Do you forgive me?
by Beth Warlow
Summary: Katherine writes a letter to Damon, because she is sorry of all the pain she inflicted him.


Dear Damon.

In this letter I will try to earn your forgiveness. I try to explain what you mean to me.

Damon, Dashing Damon, yes because you are like a summer day with thunder storms in the distance, maybe I could say, you are just the thunder storm. You are spontaneous. You are passion, you are fire. And you are fun. You are so different from Stefan, he is fun but he is like the calm following the storm and you are the storm. Sure you are handsome, and anybody could get lost in your dark, deep blue eyes. And your smile, can melt even the biggest iceberg. But you are insubordinate, and that's why you began dating me, that's why you began thinking you loved me.

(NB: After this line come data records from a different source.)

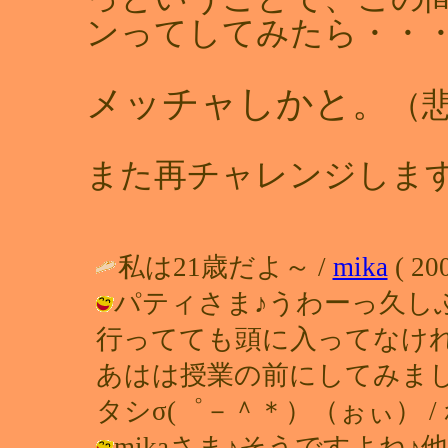
ンってしてみたら・・
メッチャしかと。
（
また再チャレンジしま
私は21歳だよ～ /
mika
( 200
パティさま♪うわーっ久し
行ってても頭に入ってなけ
あはは授業の前にしてみま
タシσ(゜－＾＊）（ぉぃ） / れい ( 
mikaさま♪そうですよね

Yes, it was hard to me to accept it but I told you it one time just remember:

_We were in the backyard labyrinth walking when you being you, just my dashing Damon, kissed me, and told me that you were in love with me._

_"I love you Katherine, I love you" you told me kissing me in my lips._

_"No, Damon, you don't love me, you are just trying to make your father mad, I'm a vampire and he hates vampires, that's why you think you love me" I replied to your confession showing my fangs._

_"Bite me Katherine, feed from me" you said._

_And I fed from you, and you enjoyed that, even kissed me after I drank you blood. _

But you told me that you love me so many times that I began to believe, you. It was fascinating, to feel someone loved me. But you never loved me, you never did, and you just thought you did, because you wanted to. I never compelled you to think you loved me. You wanted to think you loved me because that was your way of disobeying your father. And I think you told me you loved me so many times, that even you get convinced of your own words. I was your sin against you father. You wanted me, and I gave myself to you. But I never said that I loved you. And I sorry for not making it clear, with no doubt, I didn't love you. Even if I tried to love you, not Stefan, but I couldn't rip him from my heart. He already owned my heart. He was like a seal impressed in it.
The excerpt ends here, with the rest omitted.